Ski Season: How to Train Your Body
To properly train for ski season, we have to work on strength, resistance, agility and coordination.
If you’re used to escaping to the ski slopes to practice your favorite sport, whether you’re a novice or an expert skier you’ll know that skiing comes with certain risks. Learn how to reduce these risks so that you can enjoy an unforgettable ski season!
Fortunately, the majority of the implicit risks involved in the sport can be minimized with adequate preparation. In the following article, you’ll find some keys for a positive ski season without interruption from injury.
General rules for ski season
Before beginning the specific exercises for each muscle group, we need to clarify a few factors. The first is that the body takes some time to adapt. So, if you’re starting from zero, you’ll need to do these exercises for a minimum of three weeks before you go skiing.
The ideal frequency for training is three times a week, alternating days. That’s to say, not to train two days in a row or to let more than one day pass without exercising.
On the other hand, you’ll gradually need to increase your effort. That means starting with basic exercise and adding weight slowly, giving the body time to adjust. While we all have to prevent injuries during ski season, we also have to prevent them before it begins!
Agility training for ski season
It’s also important to understand that we not only have to strength train, but also train our agility, balance, resistance, and coordination. All of these factors are important when we’re skiing down a mountain at high speed!
And finally, we must understand that while correct physical training can prevent many injuries, it can’t prevent every injury. If we don’t ski carefully, a fall and trauma will always be harmful. We must respect the rules of the slopes and keep in mind our own abilities, the weather, and the state of the snow when we are choosing our route.
Using our legs is fundamental come ski time, but this also means that they can easily and frequently become injured. When we get to ski season, we have to make sure we have strong, resistant legs in order to protect our joints and so that we can calmly enjoy skiing. Here are some exercises that can help us achieve this:
- Squats: the basic exercise for the quadriceps and hamstrings. On your feet, bend your knees so that your glutes are out, slowly lowering with a straight back, without letting your knees protrude over the tips of your toes. Try it out with both legs, and later on, try it with just one at a time.

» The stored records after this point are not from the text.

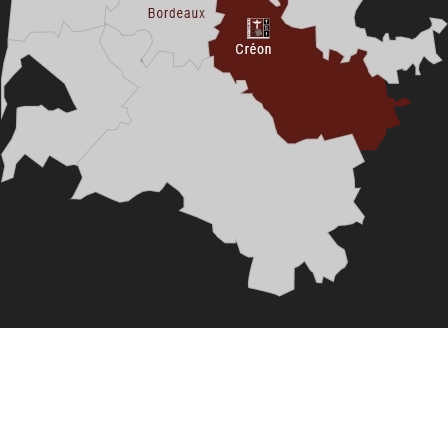
3 Bouqueyres, 33870 Vayres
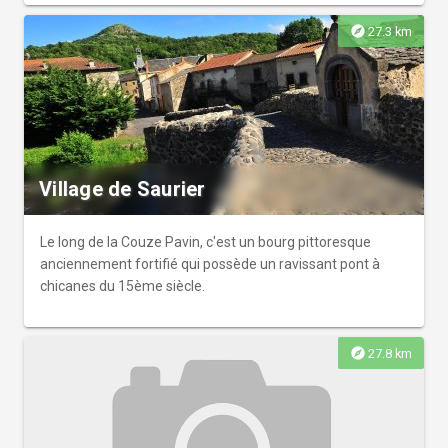
explore
27.3 km
Village de Saurier
Le long de la Couze Pavin, c'est un bourg pittoresque
anciennement fortifié qui possède un ravissant pont à
chicanes du 15ème siècle.
explore
27.8 km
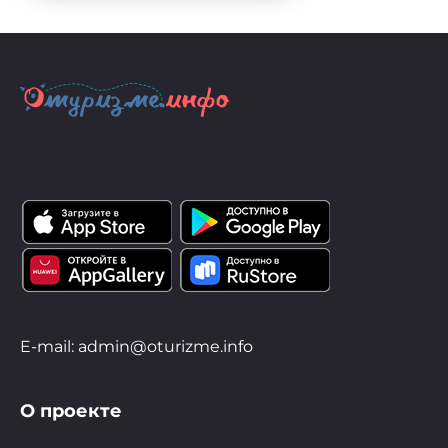
E-mail: admin@oturizme.info
О проекте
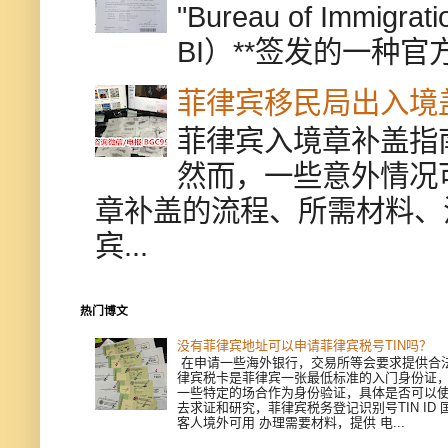
"Bureau of Immigr
BI）**签发的一种官
菲律宾移民局出入境
菲律宾入境章补盖指
然而，一些意外情况
章补盖的流程、所需材料、
宾...
热门博文
没有菲律宾地址可以申请菲律宾税号TIN吗？
在申请一些海外银行，交易所等会要求提供合
律宾税卡是菲律宾一张最低标准的入门身份证
一些特定的场合作为身份验证，具体是否可以
去求证和研究，菲律宾税务登记识别号TIN ID
客人境外可用 办理需要材料，提供 电...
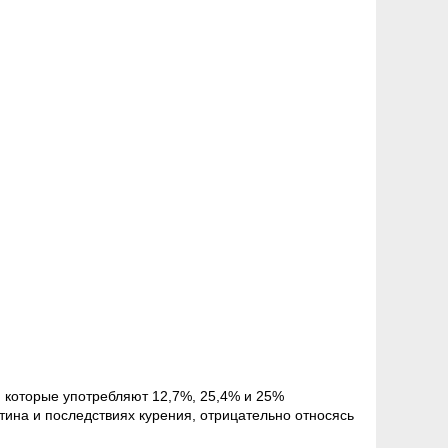
, которые употребляют 12,7%, 25,4% и 25%
тина и последствиях курения, отрицательно относясь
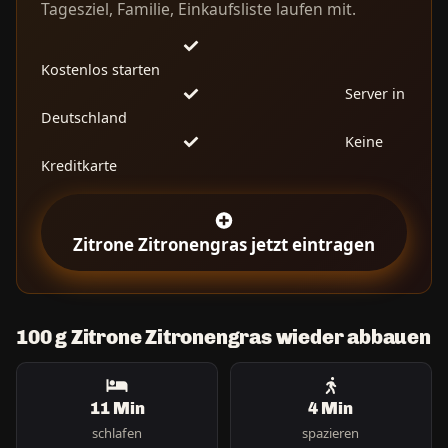
Tagesziel, Familie, Einkaufsliste laufen mit.
Kostenlos starten
Server in
Deutschland
Keine
Kreditkarte
Zitrone Zitronengras jetzt eintragen
100 g Zitrone Zitronengras wieder abbauen
11 Min
4 Min
schlafen
spazieren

- Lateral steps: first, stand beside an obstacle such as a step or a box; the idea is to get from one side to the other as quickly as possible. If you’re to the left of the obstacle, raise the right foot onto the obstacle, then the left foot, and then lower the right and then the left on to the ground. Now, in reverse: left, right, left, right. To increase the difficulty, you can do the steps while holding on to weight or a dumbbell.
- Lateral lunges: start on your feet, facing forward. Open a leg outward and then lower it, again without letting the knee pass in front of the toes. Return to the starting position and then do the lunge to the other side.
- Zig-zag: place objects in a way that makes you move to each side of them. Run from the start to the end of the circuit that you’ve created, passing outside the obstacles and touching them with your hand.
- High jumps: stand on top of a box or a similar object. Jump forward and, upon landing, bend your knees until they’re 90 degrees.
- Abductors with an elastic band: place an elastic band around the ankles and knees and slowly open and close the legs. You can do these seated, standing, to one side and then the other, or alternating the leg that uses force.
It’s worth mentioning that all of these exercises can be done with a Bosu ball for added difficulty.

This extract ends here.